I am trying to find out about doing finger pulls for drawers and doors in a kitchen but I cannot find anything for making a following jig. I am using a shaper and my bits are a 3/8 flute and rabbet cutter stacked. Material is 13/16 and I will have 3/16 left on each side. Can you help me or direct me where this information could be obtained. Or even what you would do for a jig.
Here is a link to what I want the pull to look like…
http://www.smallboneofdevizes.com/USA/images/metropolitanshot4.jpg
Thank you for your time,
Brandon
Replies
That certainly is a puzzle. I just got back from vacation so let me ask one of the editors today about it and get back to you. I remember a staff project that had a routed edge just like it.
Matt
Okay. Here's the deal. The photo you sent over shows a drawer/door pull with a much larger diameter than the one I saw from another editor on staff. Also, the pull I saw was on a flat drawer face. But for what it's worth, here are a few thoughts that may help:
1. If you had the right custom shaper head (and a flat door or drawer), you could set the fence so that it's covering most of the cutter, lay the door face down on the shaper table surface, and then plunge the edge of the door into the cutter, making the complete recess shown in the photo.
2. You could use a similar process on the tablesaw with one of Lonnie Bird's special tablesaw cove cutters (http://www.woodcraft.com/family.aspx?FamilyId=8215). Steady the door or drawer face on the tablesaw with clamps and stops, and raise the blade while cutting into the edge. That will create the rounded groove. Then secure a semi-circular router template to the face of the door and use a bearing-guided roundover bit to cut away the section that makes that part that you grab with your hand.
3. Finally, I have to imagine there's a way you could do this with a handheld router, a fluting bit, and a small roundover bit.
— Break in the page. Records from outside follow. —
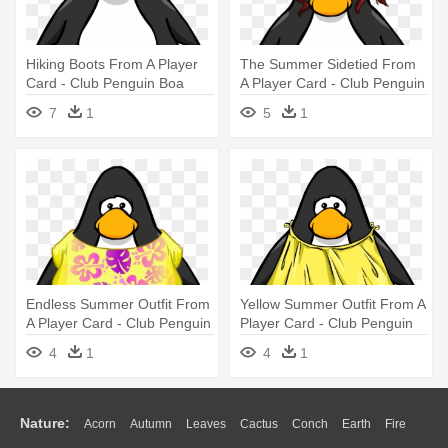
Hiking Boots From A Player
The Summer Sidetied From
Card - Club Penguin Boa
A Player Card - Club Penguin
With Hat
7
1
5
1
Endless Summer Outfit From
Yellow Summer Outfit From A
A Player Card - Club Penguin
Player Card - Club Penguin
Blue Boa
4
1
4
1
Nature:
Acorn
Autumn
Leaves
Cactus
Conch
Earth
Fire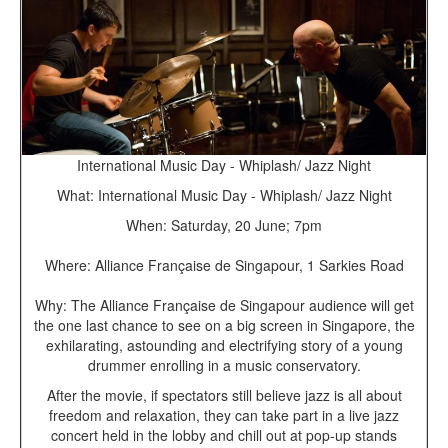
International Music Day - Whiplash/ Jazz Night
What: International Music Day - Whiplash/ Jazz Night
When: Saturday, 20 June; 7pm
Where: Alliance Française de Singapour, 1 Sarkies Road
Why: The Alliance Française de Singapour audience will get
the one last chance to see on a big screen in Singapore, the
exhilarating, astounding and electrifying story of a young
drummer enrolling in a music conservatory.
After the movie, if spectators still believe jazz is all about
freedom and relaxation, they can take part in a live jazz
concert held in the lobby and chill out at pop-up stands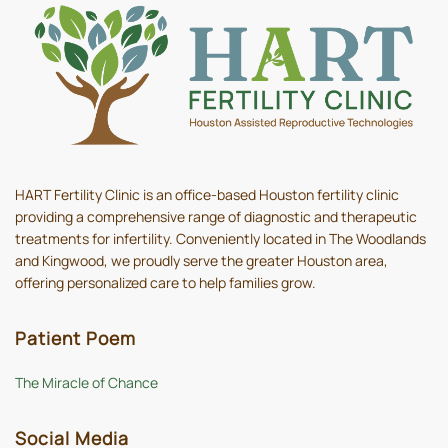
HART Fertility Clinic is an office-based Houston fertility clinic
providing a comprehensive range of diagnostic and therapeutic
treatments for infertility. Conveniently located in The Woodlands
and Kingwood, we proudly serve the greater Houston area,
offering personalized care to help families grow.
Patient Poem
The Miracle of Chance
Social Media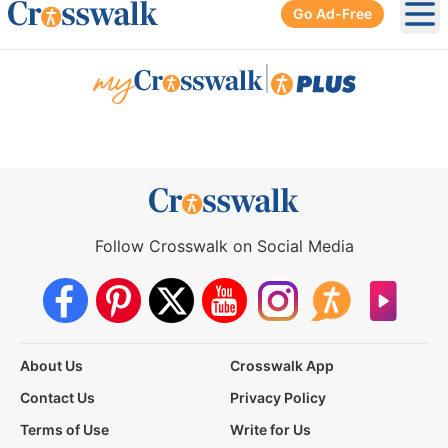
Go Ad-Free
Ope
|
Follow Crosswalk on Social Media
About Us
Crosswalk App
Contact Us
Privacy Policy
Terms of Use
Write for Us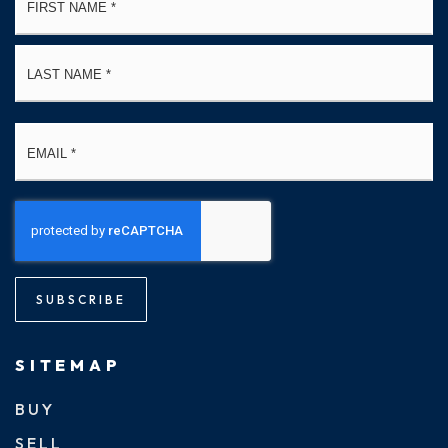
*
La
Email
*
SUBSCRIBE
SITEMAP
BUY
SELL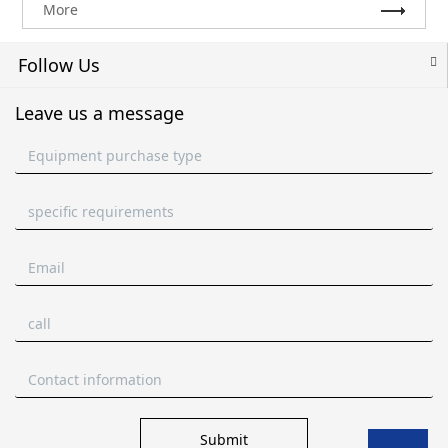
More
Follow Us
Leave us a message
Submit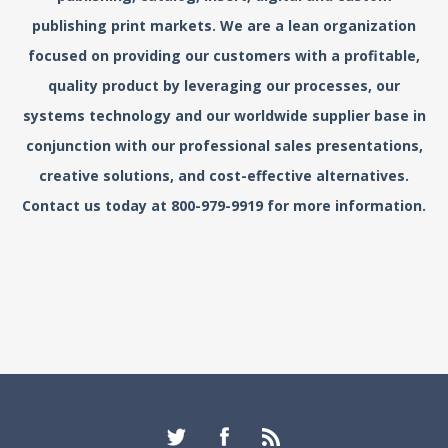
publishing print markets. We are a lean organization
focused on providing our customers with a profitable,
quality product by leveraging our processes, our
systems technology and our worldwide supplier base in
conjunction with our professional sales presentations,
creative solutions, and cost-effective alternatives.
Contact us today at 800-979-9919 for more information.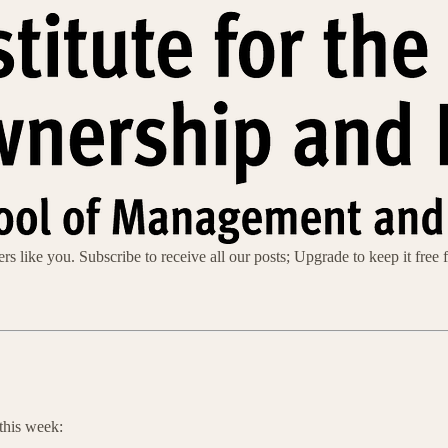
s like you. Subscribe to receive all our posts; Upgrade to keep it free f
this week: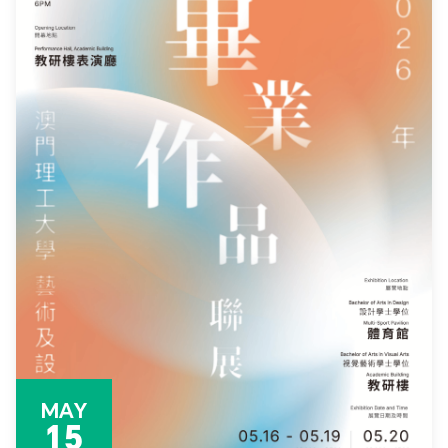
MAY
15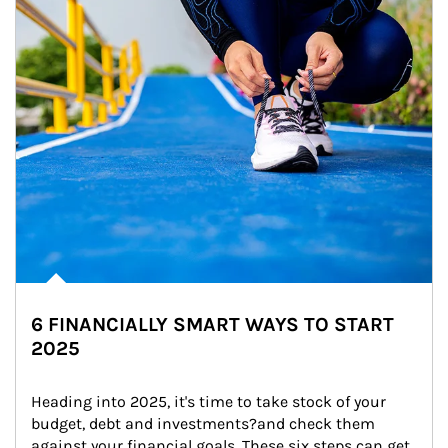
6 FINANCIALLY SMART WAYS TO START
2025
Heading into 2025, it's time to take stock of your 
budget, debt and investments?and check them 
against your financial goals. These six steps can get 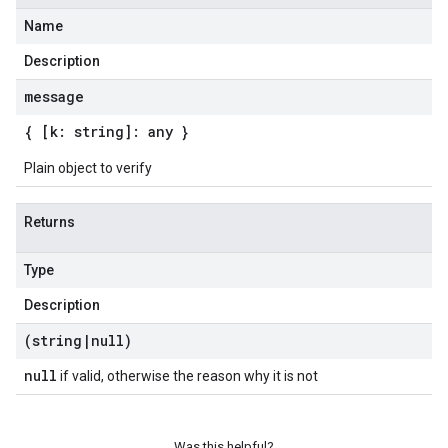
Name
Description
message
{ [k: string]: any }
Plain object to verify
Returns
Type
Description
(string
|
null)
null
if valid, otherwise the reason why it is not
Was this helpful?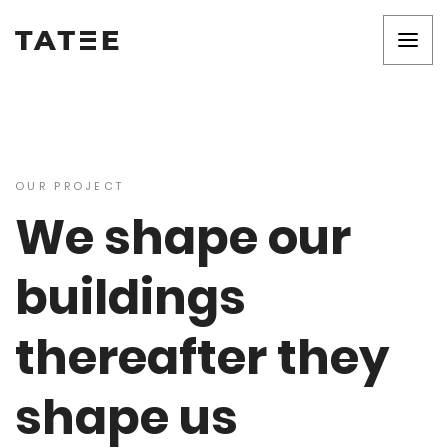
OUR PROJECT
We shape our
buildings
thereafter they
shape us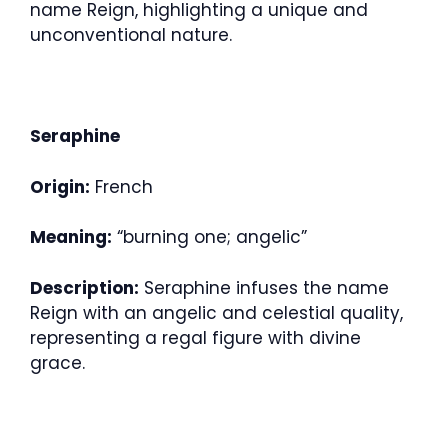
name Reign, highlighting a unique and
unconventional nature.
Seraphine
Origin:
French
Meaning:
“burning one; angelic”
Description:
Seraphine infuses the name
Reign with an angelic and celestial quality,
representing a regal figure with divine
grace.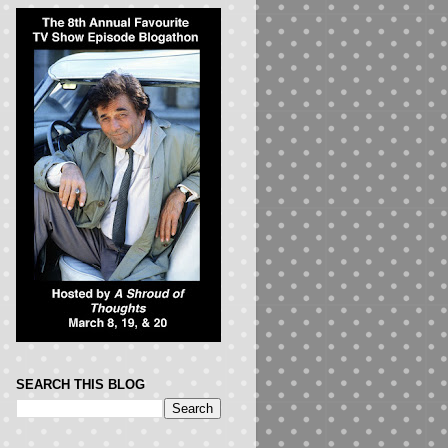
SEARCH THIS BLOG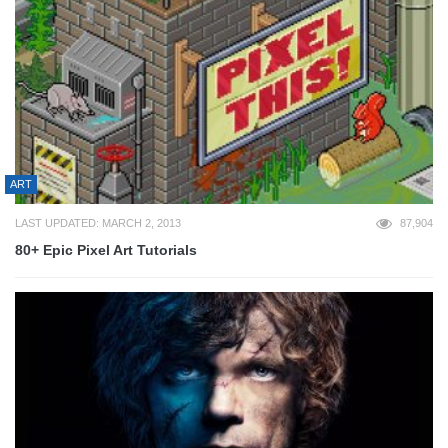
ART
LAST UPDATED: MARCH 2, 2013
87,904
80+ Epic Pixel Art Tutorials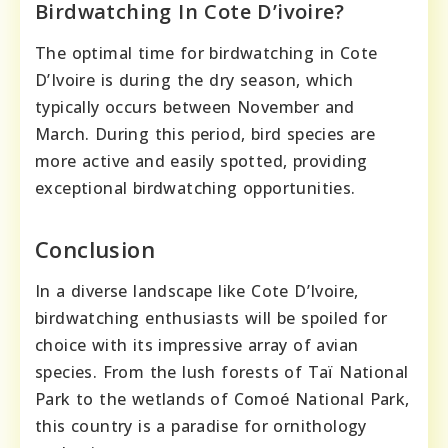
Birdwatching In Cote D’ivoire?
The optimal time for birdwatching in Cote
D’Ivoire is during the dry season, which
typically occurs between November and
March. During this period, bird species are
more active and easily spotted, providing
exceptional birdwatching opportunities.
Conclusion
In a diverse landscape like Cote D’Ivoire,
birdwatching enthusiasts will be spoiled for
choice with its impressive array of avian
species. From the lush forests of Taï National
Park to the wetlands of Comoé National Park,
this country is a paradise for ornithology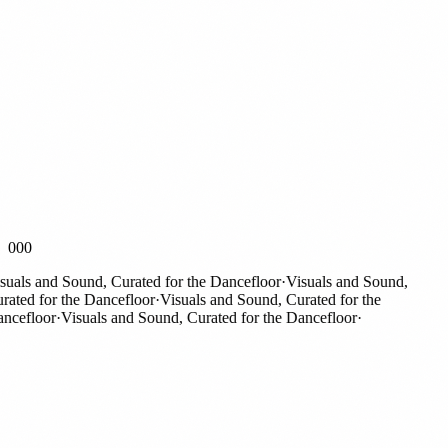
000
als and Sound, Curated for the Dancefloor
·
Visuals and Sound,
ted for the Dancefloor
·
Visuals and Sound, Curated for the
efloor
·
Visuals and Sound, Curated for the Dancefloor
·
I envision a router jig that allows you to make a smooth end-grain cut with the fluting bit by allowing the router to travel down a ramp, cuts continuously deeper and then shallower, and then exit the workpiece up a ramp. With the grouve cut, you could use the router template described above.
Sorry I couldn't offer a full-fledged solution. Anyone else out there care to comment?
Matt
Matt,
Thank you for your response. The picture does illustrate a curved door, however my doors and drawers are flat. I plan to use a shaper for this. My thought was I could jig a bearing on a jig that went over the cutter and perpendicular while using a pattern to ride on the bearing. This term was described to me as a "following jig".
I thought more woodworkers would have known this jig but it seems I am out of luck and will have to do many trial and error runs.
If anyone knows about this jig please let me know. Thanks agian for the help.